Story by LT Andrew Constantino on 06/06/2019The annual Maritime Patrol Association (MPA) Symposium returned to Jacksonville for another year. The tradition was celebrated from May 15-17 and drew many distinguished guests. All were present to take part in lectures, discussions, and social gatherings focused on the latest developments inside the Maritime Patrol and Reconnaissance Force (MPRF).
With an attendance list of more than 900 people, this year's symposium brought a crowd that was overflowing the auditorium in Hangar 30. It began with a special welcome from RDML Peter Garvin, Commander Patrol And Reconnaissance Group (CPRG).
"What a crowd," said RDML Garvin. "This is amazing. What a great time to be in this community."
As the Fleet Replacement Squadron (FRS) for the MPRF, Patrol Squadron THIRTY (VP-30) is ground zero for new developments.
The VP-1 "Screaming Eagles" are the latest to receive training on the P-8A. With VP-1 complete, there are only two active duty VP squadrons still flying the P-3, one of which is currently transitioning.
This winter, VP-30 graduated the very last class of P-3 pilots it intends to send to the Fleet. There remains a small cadre of pilots who will continue to train students on the electronic intelligence-gathering variant of the P-3 the EP-3 but from this year forward almost all students at VP-30 will be trained solely on the P-8.

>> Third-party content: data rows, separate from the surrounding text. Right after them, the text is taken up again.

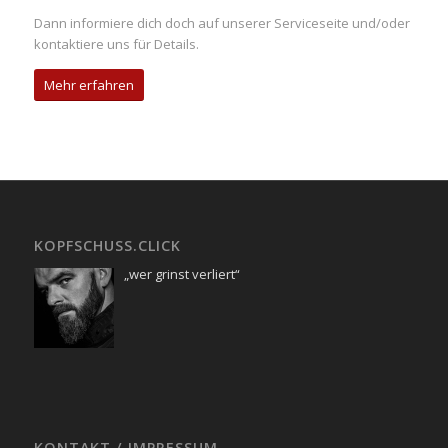
Dann informiere dich doch auf unserer Serviceseite und/oder
kontaktiere uns für Details.
Mehr erfahren
KOPFSCHUSS.CLICK
„wer grinst verliert“
KONTAKT / IMPRESSUM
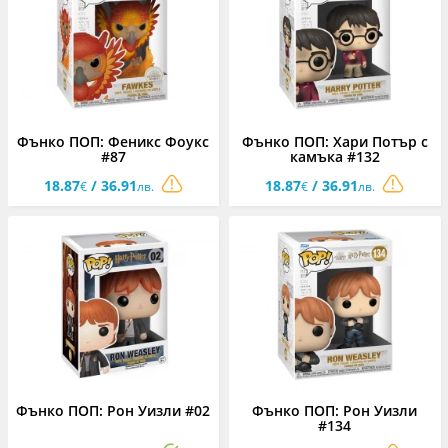
Фънко ПОП: Феникс Фоукс
Фънко ПОП: Хари Потър с
#87
камъка #132
18.87
/ 36.91
18.87
/ 36.91
€
лв.
€
лв.
Фънко ПОП: Рон Уизли #02
Фънко ПОП: Рон Уизли
#134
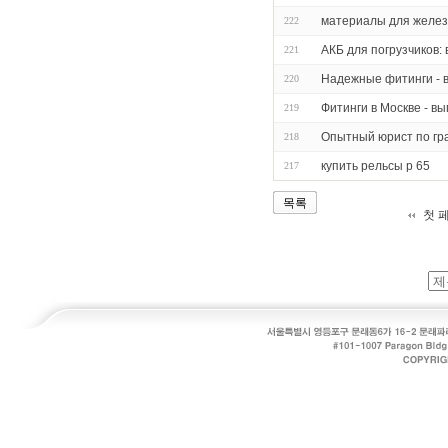
материалы для желе
222
АКБ для погрузчиков:
221
Надежные фитинги - 
220
Фитинги в Москве - в
219
Опытный юрист по гр
218
купить рельсы р 65
217
목록
첫 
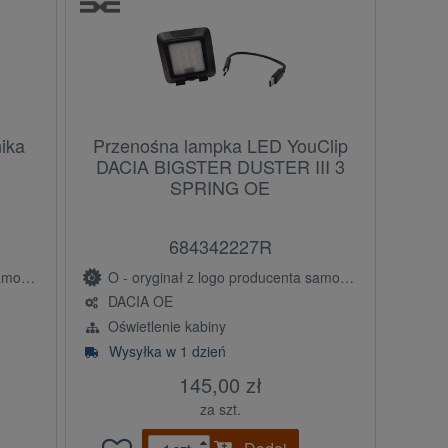
ika
Przenośna lampka LED YouClip
DACIA BIGSTER DUSTER III 3
SPRING OE
684342227R
(OE)
O - oryginał z logo producenta samochodu (OE)
DACIA OE
Oświetlenie kabiny
Wysyłka w 1 dzień
145,00 zł
za szt.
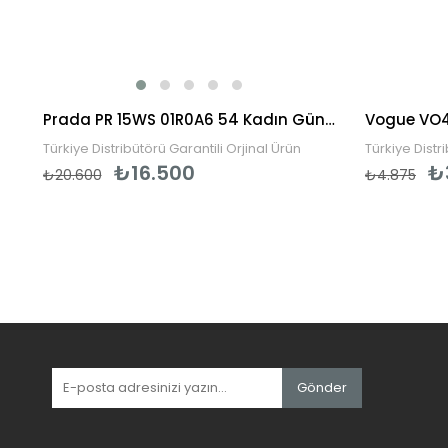
rkek Güneş Gözlüğü
Prada PR 15WS 01R0A6 54 Kadın Güneş Gözlüğü
Türkiye Distribütörü Garantili Orjinal Ürün
Türkiye Distr
₺16.500
₺
₺20.600
₺4.875
Gönder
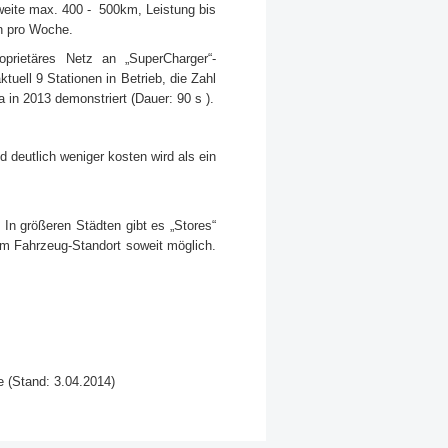
hweite max. 400 - 500km, Leistung bis
en pro Woche.
prietäres Netz an „SuperCharger“-
tuell 9 Stationen in Betrieb, die Zahl
a in 2013 demonstriert (Dauer: 90 s ).
 deutlich weniger kosten wird als ein
 In größeren Städten gibt es „Stores“
am Fahrzeug-Standort soweit möglich.
e (Stand: 3.04.2014)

"It's exciting to see firsthand how the community is changing," said LCDR Darryl Abriam, the Student Control Officer at VP-30.
The EP-3 will remain in service until the full integration of the MQ-4C Triton, an Unmanned Aerial System (UAS). The Navy just broke ground on a new facility for Unmanned Patrol Squadron ELEVEN (VUP-11) at Naval Air Station Whidbey Island.
CAPT T. J. Grady, Commanding Officer of VP-30 remarked, "It's always fun to bring together the experts in this community. It's important to determine where we're headed but also to remind ourselves where we came from."
Notable events for the week included multiple community briefs on May 15th, followed by the MPA Heritage dinner, the MPA Scholarship Golf Tournament, and the MPA Flight Suit Social.
The week's events began Tuesday afternoon as teams of five competed in the MPA Scholarship Games. Participants challenged a one-of-a-kind obstacle course designed to test each team's strength and determination. Afterwards competitors shared a beer and celebrated the launching of festivities.
The annual heritage dinner Wednesday evening was held in historic Hangar 117 aboard NAS Jacksonville and included more than 350 guests. The guest speaker for the evening was Vice Admiral Dewolfe Miller, Commander, Naval Air Forces (CNAF).
Every year the MPRF community inducts a new member into its Hall of Honor at the Heritage Dinner. Captain John McCaull, USN (Ret.) is the latest addition to a long list of distinguished service members. Captain McCaull served in the Navy for 31 years and accumulated over 5,000 hours in the Lockheed P-2V Neptune, the predecessor to the P-3C.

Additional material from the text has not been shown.